Proposal for BiDi in terminal emulators

Eli Zaretskii via Unicode unicode at unicode.org
Thu Jan 31 09:14:21 CST 2019


> From: Egmont Koblinger <egmont at gmail.com>
> Date: Thu, 31 Jan 2019 10:41:02 +0100
> Cc: Frédéric Grosshans <frederic.grosshans at gmail.com>, 
> 	unicode at unicode.org
> 
> > Personally, I think we should simply assume that complex script
> > shaping is left to the terminal, and if the terminal cannot do that,
> > then that's a restriction of working on a text terminal.
> 
> I cannot read any of the Arabic, Syriac etc. scripts, but I did lots
> of experimenting with picking random Arabic words, displaying in the
> terminal their unshaped as well as shaped (using presentation form
> characters) variants, and compared them to pango-view's (harfbuzz's)
> rendering.
> 
> To my eyes the version I got in the terminal with the presentation
> form characters matched the "expected" (pango-view) rendering
> extremely closely.

I suggest that you show the result to someone who does read Arabic.
Small changes can be very unpleasant to the eyes of an Arabic reader.
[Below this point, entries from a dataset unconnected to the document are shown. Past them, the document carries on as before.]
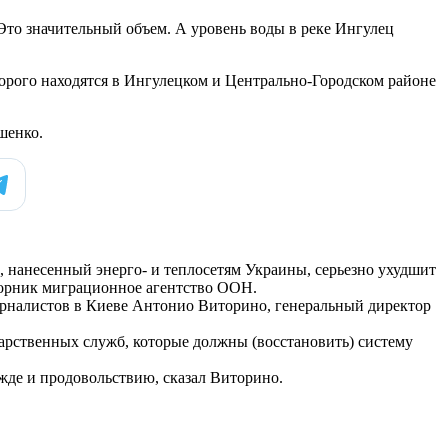
Это значительный объем. А уровень воды в реке Ингулец
орого находятся в Ингулецком и Центрально-Городском районе
шенко.
, нанесенный энерго- и теплосетям Украины, серьезно ухудшит
торник миграционное агентство ООН.
журналистов в Киеве Антонио Виторино, генеральный директор
дарственных служб, которые должны (восстановить) систему
де и продовольствию, сказал Виторино.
As for Arabic presentation forms, I already explained why they cannot
be considered a solution that is anywhere near the complete one.

> > OTOH a terminal emulator who wants to perform shaping needs
> > information from the application
> 
> And the presentation form characters are pretty much exactly that
> information, aren't they (for Arabic)?

Much more is needed for correct shaping.

> Instead of saying that it's not possible, could we perpahs try to
> solve it, or at least substantially improve the situation? I mean, for
> example we can introduce control characters that specify the language.
> We can introduce a flag that tells the terminal whether to do shaping
> or not. There are probably plenty of more ideas to be thrown in for
> discussion and improvement.

You could do that, but it will require a lot of non-trivial processing
from the applications.  Text-mode applications don't want any complex
tinkering, they want just to write their text and be done.  The more
overhead you add to that simple task, the less probable it is that
applications will support such a terminal.